With the Horizon 2020 EU program investing in this technology, we will be able to develop a superior imaging device that implements spectral illumination, improves the resolution and penetration depth and perform a larger number of measurements to better investigate the diagnostic and theranostic potential of the method.
How much further research will be required before the device can be used in a clinical setting?
We expect to complete the device development and pilot clinical measurements within a time frame of 3 years.
As in any technology, we would require another 2 years to adapt the technology to particular needs and performance required and demonstrate the clinical value. We expect that after this time-frame, optoacoustic skin mesoscopy will be ready for clinical launch.
What do you think the future holds for detecting skin disease?
We aim in delivering an economic, portable and highly performing technology that will be widely accessible by dermatology patients. Our goal is to improve accuracy, quantification and the quality of skin healthcare offered leading to objective and earlier detection and more efficient therapy monitoring.

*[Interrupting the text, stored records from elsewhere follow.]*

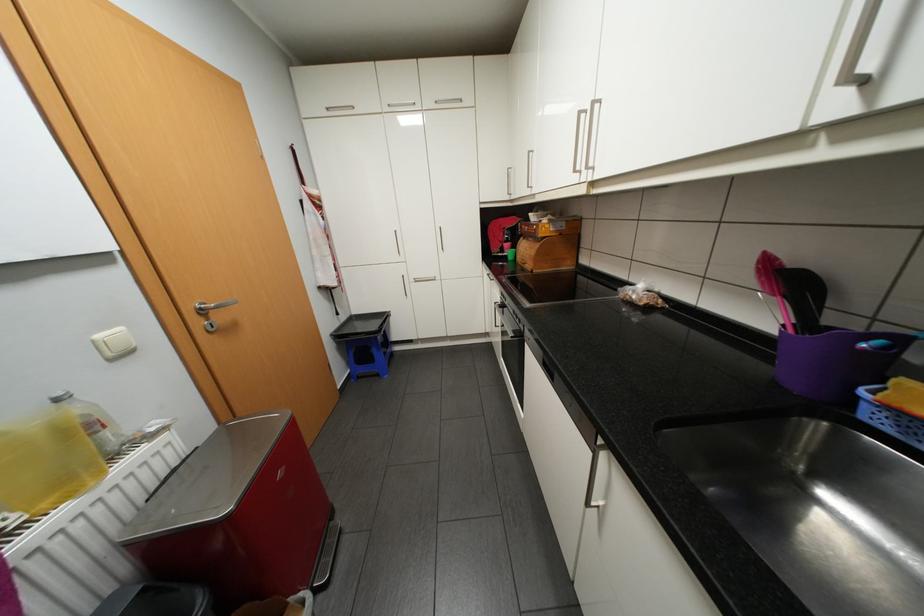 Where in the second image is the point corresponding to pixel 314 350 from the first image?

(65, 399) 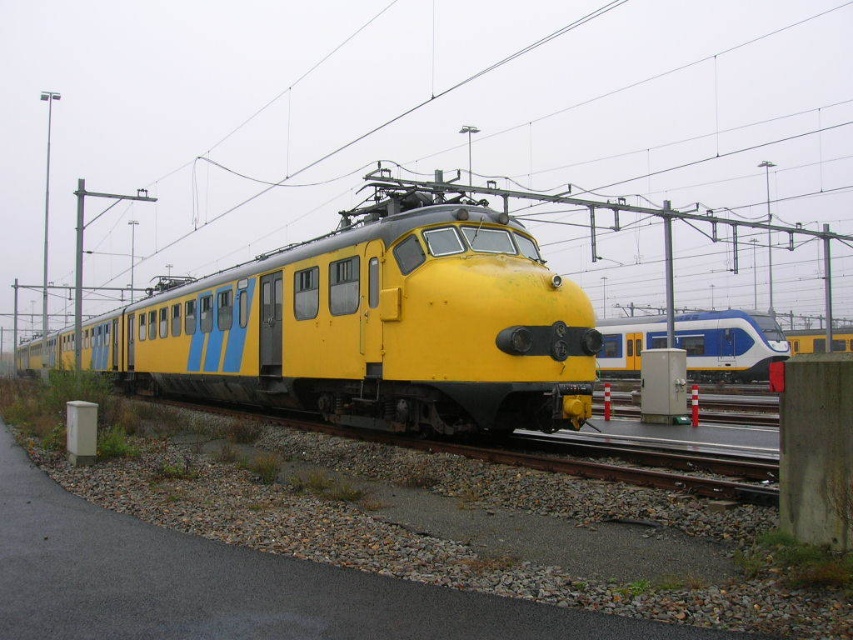 Between yellow matte train at center and blue glossy train at right, which one appears on the left side from the viewer's perspective?

yellow matte train at center

The width and height of the screenshot is (853, 640). In order to click on yellow matte train at center in this screenshot , I will do `click(366, 326)`.

Does point (482, 301) lie behind point (677, 326)?

No, it is in front of (677, 326).

This screenshot has width=853, height=640. I want to click on yellow matte train at center, so click(x=366, y=326). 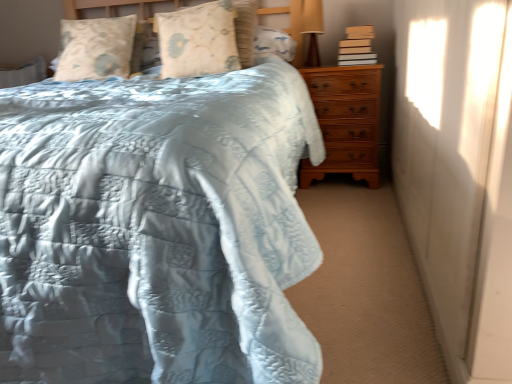 At what (x,y) coordinates should I click in order to perform the action: click on space that is in front of matte brown table lamp at upper right. Please return your answer as a coordinate pair (x, y). Looking at the image, I should click on click(315, 66).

Where can readers find more information?
The readers can find more information in our publications, as well as on the website of the project for INNODERM, which has received a grant of EUR 3.8 million from H2020, the EU framework programme for research and innovation under the Photonics 21 Public Private Partnership.
About Professor Vasilis Ntziachristos
Prof. Ntziachristos is a Full Professor and Chair of the Department of Biological Imaging of the Technical University of Munich and Director of the Institute for Biological and Medical Imaging at Helmholtz Zentrum München. He has authored more than 370 peer-reviewed publications and according to Google Scholar he has more than 24,000 citations and an h-index of 73. He has received many awards including the 2013 Gottfried Leibniz Prize, Germany’s most prestigious science award and the Gold Medal from the World Society of Molecular Imaging. He is the editor of the journal of PHOTOACOUSTICS and regularly serves on boards and committees in international societies and conferences.